Liputan6.com, London - Pada Abad ke-5 sebelum Masehi, sejarawan Yunani Herodotus menulis tentang adat dan tradisi yang ia saksikan sendiri ketika berada di Babilonia.
Salah satu kebiasaan kontroversial yang ia laporkan adalah adanya marriage market atau pasar pernikahan. Bukan perlengkapan perkawinan yang dijajakan di sana, melainkan calon istri.
Advertisement
Di pasar tersebut, perempuan muda dikumpulkan dan pelelang meminta mereka untuk berdiri satu per satu kemudian menjualnya. Keperawanan menjadi syarat, jarang bahkan mungkin tak ada wanita yang pernah menikah disertakan dalam praktik itu.
Tulisan Herodotus itu menginspirasi seorang pelukis Abad ke-19 asal Inggris, Edwin Long, untuk menghasilkan karya terkenalnya 'The Babylonian Marriage Market'.
Long membutuhkan waktu hingga dua tahun untuk menyelesaikannya dan diresmikan di pameran musim panas Royal Academy pada 1875. Tahun berikutnya, karya seni itu dijual seharga 6.000 guinea, harga tertinggi atas karya seniman yang masih hidup.
The Babylonian Marriage Market menggambarkan perempuan yang sedang dilelang akan diambil sebagai pengantin, bukan sebagai budak. Secara spesifik, Long terinspirasi dari 'Book 1' yang ditulis Herodotus.
"Setahun sekali, di setiap desa, ini yang biasa mereka lakukan. Mereka mengumpulkan seluruh wanita muda yang cukup umur untuk menikah ke sebuah tempat. Kerumunan pria pun akan membentuk lingkaran di sekitarnya," tulis Herodotus dalam Book 1.

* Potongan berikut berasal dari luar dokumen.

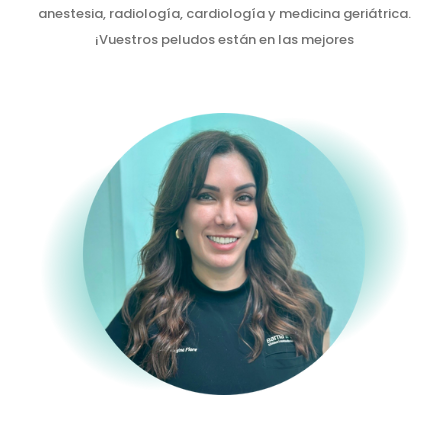
anestesia, radiología, cardiología y medicina geriátrica.
¡Vuestros peludos están en las mejores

"Seorang pelelang meminta wanita itu berdiri satu per satu dan menjualnya. Ia mulai (melelang) wanita paling menarik, dan ketika ia sudah diambil dengan harga baik, maka ia akan mulai melelang perempuan menarik berikutnya," jelasnya.

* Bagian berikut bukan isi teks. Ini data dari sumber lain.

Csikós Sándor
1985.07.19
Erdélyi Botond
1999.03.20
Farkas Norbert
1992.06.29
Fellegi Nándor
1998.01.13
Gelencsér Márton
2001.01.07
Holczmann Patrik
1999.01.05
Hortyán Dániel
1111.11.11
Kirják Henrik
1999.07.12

Di dalam tulisan itu juga dijelaskan, perempuan tersebut dijual untuk dijadikan istri. Seorang pria kaya akan berusaha membeli wanita yang paling cantik untuk mengalahkan lainnya.
Sementara itu penulis ‘Historic Men and Scenes’ (1898), Franklin Edson Belden, juga pernah menulis tentang marriage market, seperti dikutip dari Ancient Origins, Kamis (21/7/2016).

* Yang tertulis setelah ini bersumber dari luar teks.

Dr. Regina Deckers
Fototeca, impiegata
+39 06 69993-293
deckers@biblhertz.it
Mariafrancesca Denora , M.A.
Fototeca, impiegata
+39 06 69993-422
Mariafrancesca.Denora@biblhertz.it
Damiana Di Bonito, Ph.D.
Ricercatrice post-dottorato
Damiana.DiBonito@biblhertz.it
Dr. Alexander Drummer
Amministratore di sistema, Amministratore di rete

"Masyarakat Babilonia sangat tamak untuk meraih 'barang' bernilai tinggi. Apapun dapat dijual untuk mendapatkan uang," tulis Belden.
"Setiap wanita, sekali dalam seumur hidupnya, harus tampil di depan kuil Beltis, karena dengan cara ini banyak orang asing datang ke kota. Dalam kesempatan biasa, para gadis akan dijual dalam sebuah lelang di mana para pangeran dan orang tak bermoral akan tertarik ke tempat itu."
Dalam tulisan itu juga dijelaskan, ayah dan anak laki-laki perempuan itu akan bersiap untuk menerima uang hasil barter untuk kesenangan mereka. Belden juga menyebut bahwa lorong-lorong istana menjadi harem poligami.
Detail Lukisan Edwin Long
Di samping tulisan Herodotus, Long juga memeriksa artefak kuno untuk melukis karya-karyanya. Selama ia menyelesaikan lukisannya, ekspedisi arkeologi yang sedang dilakukan di Mesopotamia dan artefak dari daerah tersebut dibawa ke London.
Karena Long mendapat akses ke koleksi Bangsa Assyria di British Museum, ia dapat memasukkan detail objek dari artefak kuno ke dalam lukisannya. Hal itu membuatnya dapat menghasilkan sesuatu yang dinilai seperti kehidupan nyata Babilonia, dibanding dengan pelukis sebelumnya.
Namun, lukisan 'The Babylonian Marriage Market' dapat ditafsirkan menjadi beberapa cara. Salah satunya menduga, lukisan tersebut dibaca sebagai refleksi halus pasar pernikahan versi Era Victoria -- pada pembukaan pameran, marriage market versi Inggris juga diadakan.
Pada masa itu, masyarakat Inggris melakukan perkumpulan, di mana banyak dari mereka yang mendapat pasangan.